I'm encountering a panic when trying to generate a parquet with a very large list of (nested) strings in it:

panic: runtime error: slice bounds out of range [:-2147483636]

goroutine 22 [running]:
github.com/apache/arrow/go/v10/parquet/pqarrow.writeDenseArrow(0x1400059b4a0, {0x105684320, 0x14008189c80}, {0x105686490?, 0x14009402410?}, {0x14657c7c000, 0x4000b00, 0x8000000}, {0x14647c7a000, 0x4000b00, ...}, ...)
        /Users/minyoung/go/pkg/mod/github.com/apache/arrow/go/[email protected]/parquet/pqarrow/encode_arrow.go:442 +0x22b0
github.com/apache/arrow/go/v10/parquet/pqarrow.WriteArrowToColumn({0x10567d4a0, 0x140008667e0}, {0x105684320, 0x14008189c80}, {0x105686490?, 0x14009402410?}, {0x14657c7c000, 0x4000b00, 0x8000000}, {0x14647c7a000, ...}, ...)
        /Users/minyoung/go/pkg/mod/github.com/apache/arrow/go/[email protected]/parquet/pqarrow/encode_arrow.go:227 +0x1e8
github.com/apache/arrow/go/v10/parquet/pqarrow.(*ArrowColumnWriter).Write(0x14008879a08, {0x10567d4a0, 0x140008667e0})
        /Users/minyoung/go/pkg/mod/github.com/apache/arrow/go/[email protected]/parquet/pqarrow/encode_arrow.go:195 +0x420
github.com/apache/arrow/go/v10/parquet/pqarrow.(*FileWriter).WriteColumnChunked(0x14000976000, 0x1400166c840?, 0x14008879ae0?, 0x1?)
        /Users/minyoung/go/pkg/mod/github.com/apache/arrow/go/[email protected]/parquet/pqarrow/file_writer.go:282 +0xb8
github.com/apache/arrow/go/v10/parquet/pqarrow.(*FileWriter).WriteColumnData(0x14000976000?, {0x1056861f0, 0x1400059b4f0})
        /Users/minyoung/go/pkg/mod/github.com/apache/arrow/go/[email protected]/parquet/pqarrow/file_writer.go:291 +0xb0
github.com/apache/arrow/go/v10/parquet/pqarrow.(*FileWriter).Write(0x14000976000, {0x105685228, 0x14000964330})
        /Users/minyoung/go/pkg/mod/github.com/apache/arrow/go/[email protected]/parquet/pqarrow/file_writer.go:206 +0x1f4
main.generateParquet.func1()
        /Users/minyoung/repo/core/services/gorilla/cmd/adhoc/main.go:578 +0x3f8
golang.org/x/sync/errgroup.(*Group).Go.func1()
        /Users/minyoung/go/pkg/mod/golang.org/x/[email protected]/errgroup/errgroup.go:75 +0x5c
created by golang.org/x/sync/errgroup.(*Group).Go
        /Users/minyoung/go/pkg/mod/golang.org/x/[email protected]/errgroup/errgroup.go:72 +0xa4
exit status 2

I can recreate the error with:

func (ps *ParquetIOTestSuite) TestLargeListOfStrings() {
	bldr := array.NewStructBuilder(memory.DefaultAllocator, arrow.StructOf(
		arrow.Field{
			Nullable: true,
			Name:     "l",
			Type: arrow.ListOf(arrow.BinaryTypes.String),
		},
	))
	defer bldr.Release()

	lBldr := bldr.FieldBuilder(0).(*array.ListBuilder)
	sBldr := lBldr.ValueBuilder().(*array.StringBuilder)
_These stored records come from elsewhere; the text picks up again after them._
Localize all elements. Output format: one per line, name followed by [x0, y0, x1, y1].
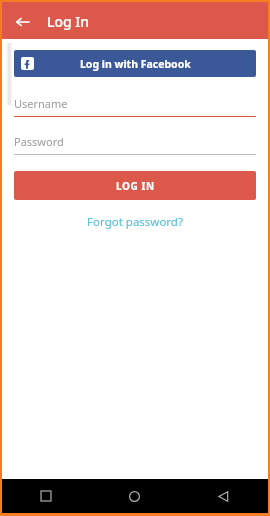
staticText: Password: [14, 134, 64, 149]
button[interactable]: Password: [14, 133, 256, 155]
staticText: Log in with Facebook: [80, 57, 191, 71]
button[interactable]: Forgot password?: [14, 213, 256, 231]
button[interactable]: Log in with Facebook: [14, 50, 256, 77]
button[interactable]: LOG IN: [14, 171, 256, 200]
button[interactable]: Back: [11, 10, 35, 34]
staticText: Log In: [47, 12, 90, 31]
button[interactable]: Username: [14, 95, 256, 117]
staticText: Username: [14, 96, 68, 111]
staticText: Forgot password?: [87, 214, 183, 230]
button[interactable]: Back: [179, 479, 268, 513]
button[interactable]: Recent apps: [2, 479, 90, 513]
staticText: LOG IN: [116, 179, 155, 193]
button[interactable]: Home: [90, 479, 179, 513]
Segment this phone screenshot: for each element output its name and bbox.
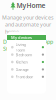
button[interactable]: Bedroom xyxy=(7,51,46,58)
staticText: Garage xyxy=(16,67,29,72)
staticText: Kitchen xyxy=(16,59,28,65)
staticText: MyHome xyxy=(16,1,46,10)
button[interactable]: Kitchen xyxy=(7,58,46,66)
staticText: Download on the App Store xyxy=(3,38,53,52)
staticText: Living room xyxy=(16,42,26,52)
button[interactable]: Living room xyxy=(7,44,46,51)
button[interactable]: Download on the App Store xyxy=(3,38,53,52)
staticText: Bedroom xyxy=(16,52,33,57)
staticText: and automate your home xyxy=(5,21,51,35)
staticText: Manage your devices xyxy=(2,14,54,21)
staticText: My devices xyxy=(11,35,32,40)
button[interactable]: Front door xyxy=(7,73,46,80)
staticText: Front door xyxy=(16,74,34,79)
button[interactable]: Garage xyxy=(7,66,46,73)
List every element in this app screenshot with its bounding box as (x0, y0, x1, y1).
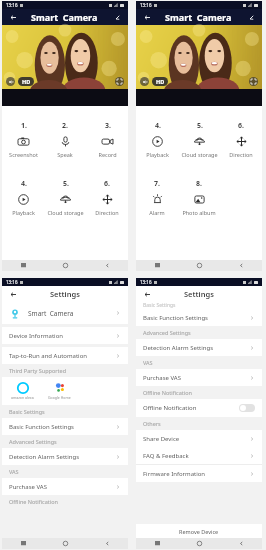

	for i := 0; i < 10; i++ {
		bldr.Append(true)
		for j := 0; j < 5; j++ {
			lBldr.Append(true)
			sBldr.Append(strings.Repeat(fmt.Sprintf("%d:%d|", i, j), 250000000))
		}
	}

	arr := bldr.NewArray()
	defer arr.Release()

	field := arrow.Field{Name: "x", Type: arr.DataType(), Nullable: true}
	expected := array.NewTable(arrow.NewSchema([]arrow.Field{field}, nil),
		[]arrow.Column{*arrow.NewColumn(field, arrow.NewChunked(field.Type, []arrow.Array{arr}))}, -1)
	defer expected.Release()

	ps.roundTripTable(expected, false)
}

From skimming through the code and some breakpointing, it seems like the int32 offsets used has overflowed, hence the error with a number that's around -2^31. It seems like maybe I should use LargeListOf or maybe LargeString in the schema, but when attempting to do so I get a not implemented yet error.

How much work would it be to implement LargeListOf/LargeString? And if that were done, would it resolve the panic?

Writing out smaller row groups does work (presumably because the buffers and offsets are reset), but we would like to keep the number of row groups small (we only access a very small number of columns at a time, and our datasets can get very very wide).

Component(s)

Go

@minyoung minyoung added the Type: usage Issue is a user question label Jan 26, 2023
@zeroshade
Copy link
Member

@minyoung You're absolutely correct that the solution here would be to leverage LargeList and/or LargeString. There's probably more work than just modifying the schema generation (there's likely spots that check just for String or List and should also handle LargeList and LargeString by utilizing the ListLike interface and so on). But in theory it shouldn't be too much work to actually support them properly. It'd be a good exercise in test driven development honestly.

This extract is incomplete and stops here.